Activity: Please print each record exactly, omitting none of them.
[Opening Listed records section]
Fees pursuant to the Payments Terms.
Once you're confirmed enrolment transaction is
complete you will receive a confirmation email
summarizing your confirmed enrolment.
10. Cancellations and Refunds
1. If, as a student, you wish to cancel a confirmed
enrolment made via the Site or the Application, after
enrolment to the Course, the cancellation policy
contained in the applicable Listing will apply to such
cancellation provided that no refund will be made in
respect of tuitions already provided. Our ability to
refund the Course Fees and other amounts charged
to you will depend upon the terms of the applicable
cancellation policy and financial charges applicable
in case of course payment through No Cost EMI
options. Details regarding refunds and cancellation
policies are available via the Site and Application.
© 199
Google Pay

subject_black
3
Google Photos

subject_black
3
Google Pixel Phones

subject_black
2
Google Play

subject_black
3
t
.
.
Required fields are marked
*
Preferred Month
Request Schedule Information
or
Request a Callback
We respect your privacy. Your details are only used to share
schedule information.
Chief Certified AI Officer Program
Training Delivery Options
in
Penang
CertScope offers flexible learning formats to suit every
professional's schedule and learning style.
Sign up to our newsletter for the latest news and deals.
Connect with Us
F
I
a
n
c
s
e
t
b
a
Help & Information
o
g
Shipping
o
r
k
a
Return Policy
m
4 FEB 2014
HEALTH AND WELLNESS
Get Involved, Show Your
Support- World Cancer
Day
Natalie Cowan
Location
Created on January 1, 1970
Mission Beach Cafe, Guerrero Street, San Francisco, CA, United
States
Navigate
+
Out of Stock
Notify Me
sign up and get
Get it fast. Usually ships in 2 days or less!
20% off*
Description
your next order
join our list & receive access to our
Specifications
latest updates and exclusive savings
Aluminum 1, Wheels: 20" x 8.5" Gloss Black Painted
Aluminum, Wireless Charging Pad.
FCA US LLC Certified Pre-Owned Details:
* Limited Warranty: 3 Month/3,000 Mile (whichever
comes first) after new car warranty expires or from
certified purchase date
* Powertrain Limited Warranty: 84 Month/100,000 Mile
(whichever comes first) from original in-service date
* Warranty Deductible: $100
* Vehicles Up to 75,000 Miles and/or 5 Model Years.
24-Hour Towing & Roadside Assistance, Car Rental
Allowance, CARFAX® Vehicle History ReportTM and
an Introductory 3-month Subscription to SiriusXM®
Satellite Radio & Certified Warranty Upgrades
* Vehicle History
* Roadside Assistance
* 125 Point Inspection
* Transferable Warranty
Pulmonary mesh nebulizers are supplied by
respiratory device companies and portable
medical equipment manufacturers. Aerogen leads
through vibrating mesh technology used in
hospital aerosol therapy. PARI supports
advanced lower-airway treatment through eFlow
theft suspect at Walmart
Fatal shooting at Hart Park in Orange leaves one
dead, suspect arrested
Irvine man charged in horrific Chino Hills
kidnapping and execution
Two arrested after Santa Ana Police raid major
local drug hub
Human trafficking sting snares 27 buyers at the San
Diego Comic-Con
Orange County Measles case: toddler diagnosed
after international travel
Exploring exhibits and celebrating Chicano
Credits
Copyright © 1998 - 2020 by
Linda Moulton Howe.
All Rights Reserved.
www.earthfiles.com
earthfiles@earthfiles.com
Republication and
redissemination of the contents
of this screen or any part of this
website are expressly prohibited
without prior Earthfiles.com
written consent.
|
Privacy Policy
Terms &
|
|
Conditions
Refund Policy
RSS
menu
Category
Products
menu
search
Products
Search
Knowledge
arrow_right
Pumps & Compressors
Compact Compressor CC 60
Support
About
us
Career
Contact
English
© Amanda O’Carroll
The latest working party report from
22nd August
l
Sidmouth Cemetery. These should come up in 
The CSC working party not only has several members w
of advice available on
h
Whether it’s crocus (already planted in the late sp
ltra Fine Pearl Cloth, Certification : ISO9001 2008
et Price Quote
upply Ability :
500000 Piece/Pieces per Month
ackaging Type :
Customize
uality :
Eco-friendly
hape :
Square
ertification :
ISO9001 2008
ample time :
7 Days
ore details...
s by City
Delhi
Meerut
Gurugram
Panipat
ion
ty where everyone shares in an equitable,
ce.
[Closing Listed records section]
Answer for the task:
Fees pursuant to the Payments Terms.
Once you're confirmed enrolment transaction is
complete you will receive a confirmation email
summarizing your confirmed enrolment.
10. Cancellations and Refunds
1. If, as a student, you wish to cancel a confirmed
enrolment made via the Site or the Application, after
enrolment to the Course, the cancellation policy
contained in the applicable Listing will apply to such
cancellation provided that no refund will be made in
respect of tuitions already provided. Our ability to
refund the Course Fees and other amounts charged
to you will depend upon the terms of the applicable
cancellation policy and financial charges applicable
in case of course payment through No Cost EMI
options. Details regarding refunds and cancellation
policies are available via the Site and Application.
© 199
Google Pay

subject_black
3
Google Photos

subject_black
3
Google Pixel Phones

subject_black
2
Google Play

subject_black
3
t
.
.
Required fields are marked
*
Preferred Month
Request Schedule Information
or
Request a Callback
We respect your privacy. Your details are only used to share
schedule information.
Chief Certified AI Officer Program
Training Delivery Options
in
Penang
CertScope offers flexible learning formats to suit every
professional's schedule and learning style.
Sign up to our newsletter for the latest news and deals.
Connect with Us
F
I
a
n
c
s
e
t
b
a
Help & Information
o
g
Shipping
o
r
k
a
Return Policy
m
4 FEB 2014
HEALTH AND WELLNESS
Get Involved, Show Your
Support- World Cancer
Day
Natalie Cowan
Location
Created on January 1, 1970
Mission Beach Cafe, Guerrero Street, San Francisco, CA, United
States
Navigate
+
Out of Stock
Notify Me
sign up and get
Get it fast. Usually ships in 2 days or less!
20% off*
Description
your next order
join our list & receive access to our
Specifications
latest updates and exclusive savings
Aluminum 1, Wheels: 20" x 8.5" Gloss Black Painted
Aluminum, Wireless Charging Pad.
FCA US LLC Certified Pre-Owned Details:
* Limited Warranty: 3 Month/3,000 Mile (whichever
comes first) after new car warranty expires or from
certified purchase date
* Powertrain Limited Warranty: 84 Month/100,000 Mile
(whichever comes first) from original in-service date
* Warranty Deductible: $100
* Vehicles Up to 75,000 Miles and/or 5 Model Years.
24-Hour Towing & Roadside Assistance, Car Rental
Allowance, CARFAX® Vehicle History ReportTM and
an Introductory 3-month Subscription to SiriusXM®
Satellite Radio & Certified Warranty Upgrades
* Vehicle History
* Roadside Assistance
* 125 Point Inspection
* Transferable Warranty
Pulmonary mesh nebulizers are supplied by
respiratory device companies and portable
medical equipment manufacturers. Aerogen leads
through vibrating mesh technology used in
hospital aerosol therapy. PARI supports
advanced lower-airway treatment through eFlow
theft suspect at Walmart
Fatal shooting at Hart Park in Orange leaves one
dead, suspect arrested
Irvine man charged in horrific Chino Hills
kidnapping and execution
Two arrested after Santa Ana Police raid major
local drug hub
Human trafficking sting snares 27 buyers at the San
Diego Comic-Con
Orange County Measles case: toddler diagnosed
after international travel
Exploring exhibits and celebrating Chicano
Credits
Copyright © 1998 - 2020 by
Linda Moulton Howe.
All Rights Reserved.
www.earthfiles.com
earthfiles@earthfiles.com
Republication and
redissemination of the contents
of this screen or any part of this
website are expressly prohibited
without prior Earthfiles.com
written consent.
|
Privacy Policy
Terms &
|
|
Conditions
Refund Policy
RSS
menu
Category
Products
menu
search
Products
Search
Knowledge
arrow_right
Pumps & Compressors
Compact Compressor CC 60
Support
About
us
Career
Contact
English
© Amanda O’Carroll
The latest working party report from
22nd August
l
Sidmouth Cemetery. These should come up in 
The CSC working party not only has several members w
of advice available on
h
Whether it’s crocus (already planted in the late sp
ltra Fine Pearl Cloth, Certification : ISO9001 2008
et Price Quote
upply Ability :
500000 Piece/Pieces per Month
ackaging Type :
Customize
uality :
Eco-friendly
hape :
Square
ertification :
ISO9001 2008
ample time :
7 Days
ore details...
s by City
Delhi
Meerut
Gurugram
Panipat
ion
ty where everyone shares in an equitable,
ce.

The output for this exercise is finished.